Property prices are now “very close” to Celtic Tiger levels after rising about 12 per cent last year, and the spectre of rising inflation could force many young buyers out of the market, according to a new report.
The latest Residential Property Price Barometer from the Institute of Professional Auctioneers and Valuers (IPAV) charts prices achieved for three and four bedroom semi-detached homes and two-bedroom apartments in the second half of 2021.
IPAV chief executive Pat Davitt said the report outlines how market conditions are freezing many young buyers out of the picture. "We are now very close to 2006/7 levels of house prices," he said. "However, we are in a very different market.
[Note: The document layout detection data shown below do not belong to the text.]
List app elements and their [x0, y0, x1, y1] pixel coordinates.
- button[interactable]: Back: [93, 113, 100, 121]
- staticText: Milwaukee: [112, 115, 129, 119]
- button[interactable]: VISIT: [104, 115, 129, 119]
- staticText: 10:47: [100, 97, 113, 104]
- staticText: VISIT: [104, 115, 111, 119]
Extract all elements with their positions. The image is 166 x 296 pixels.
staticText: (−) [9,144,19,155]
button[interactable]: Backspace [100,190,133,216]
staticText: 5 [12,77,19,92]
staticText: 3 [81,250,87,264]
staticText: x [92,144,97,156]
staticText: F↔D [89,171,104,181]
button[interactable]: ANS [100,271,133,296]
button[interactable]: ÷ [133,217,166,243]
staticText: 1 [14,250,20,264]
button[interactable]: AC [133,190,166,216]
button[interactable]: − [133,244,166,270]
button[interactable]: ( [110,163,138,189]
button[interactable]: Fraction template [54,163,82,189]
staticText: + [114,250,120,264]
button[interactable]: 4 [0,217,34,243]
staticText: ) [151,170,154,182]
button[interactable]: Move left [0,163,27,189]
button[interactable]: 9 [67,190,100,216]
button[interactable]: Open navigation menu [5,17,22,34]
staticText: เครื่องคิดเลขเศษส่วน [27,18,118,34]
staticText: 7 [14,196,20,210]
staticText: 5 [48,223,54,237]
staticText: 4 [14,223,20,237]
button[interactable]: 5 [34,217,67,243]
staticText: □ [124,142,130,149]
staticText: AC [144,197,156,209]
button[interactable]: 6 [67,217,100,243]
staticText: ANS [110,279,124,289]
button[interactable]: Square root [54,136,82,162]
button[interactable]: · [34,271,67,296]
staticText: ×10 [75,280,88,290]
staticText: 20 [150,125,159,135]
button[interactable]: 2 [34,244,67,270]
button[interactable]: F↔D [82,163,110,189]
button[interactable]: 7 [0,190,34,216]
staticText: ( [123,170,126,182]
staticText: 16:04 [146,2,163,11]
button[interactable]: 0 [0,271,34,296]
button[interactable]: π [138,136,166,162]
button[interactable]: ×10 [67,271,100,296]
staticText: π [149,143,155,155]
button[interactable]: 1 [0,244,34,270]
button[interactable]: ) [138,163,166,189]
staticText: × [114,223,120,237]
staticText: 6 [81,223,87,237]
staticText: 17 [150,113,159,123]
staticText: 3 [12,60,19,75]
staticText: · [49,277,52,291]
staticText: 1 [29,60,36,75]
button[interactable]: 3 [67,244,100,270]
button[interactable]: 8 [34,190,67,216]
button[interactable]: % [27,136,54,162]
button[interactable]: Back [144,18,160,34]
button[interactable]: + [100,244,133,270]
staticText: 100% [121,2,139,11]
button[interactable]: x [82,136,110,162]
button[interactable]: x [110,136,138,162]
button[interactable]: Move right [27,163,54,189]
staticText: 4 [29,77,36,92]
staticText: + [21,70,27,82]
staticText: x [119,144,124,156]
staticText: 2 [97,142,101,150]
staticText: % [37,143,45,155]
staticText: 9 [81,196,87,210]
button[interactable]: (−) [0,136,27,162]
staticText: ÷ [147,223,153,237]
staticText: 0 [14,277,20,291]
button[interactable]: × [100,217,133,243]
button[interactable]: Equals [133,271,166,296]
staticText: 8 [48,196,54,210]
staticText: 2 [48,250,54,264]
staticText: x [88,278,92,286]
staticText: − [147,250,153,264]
“At that time there was no shortage of supply, we were building 93,000 units per year. There was excessive lending with banks often approving several prospective buyers for the same property. They ended up competing against each other, thereby pushing up prices.
“Many properties are being purchased from savings and parents are contributing hugely to deposits for young buyers. With scarcity of supply, the current market favours those on higher incomes and those fortunate enough to have family support.
“There is a real danger that unless these issues can be dealt with without further delay, the storm clouds of rising inflation could scupper many prospective buyers.”
The report shows house prices increased by 6 per cent in the second half of the year to bring the average overall price to €294,623 compared with the previous six months.
The figures were boosted by the double digit price growth in a few areas, notably Wexford where four bed semi prices soared as much as 14.4 per cent and three bed semis rose 13 per cent.
However, a four bedroom house in Wexford is still only about one fifth the price for a four bed semi in Dublin 4.
Double-digit price growth in the four bedroom sector was also observed in Donegal, Meath, Monaghan, Sligo and Westmeath. In the three bedroom sector it was also seen in Clare, Cavan, Donegal, Louth and Mayo.
However in the three bedroom sector, nine markets showed price growth of less than 3 per cent, with eight of those in Dublin with the other being in Cork City.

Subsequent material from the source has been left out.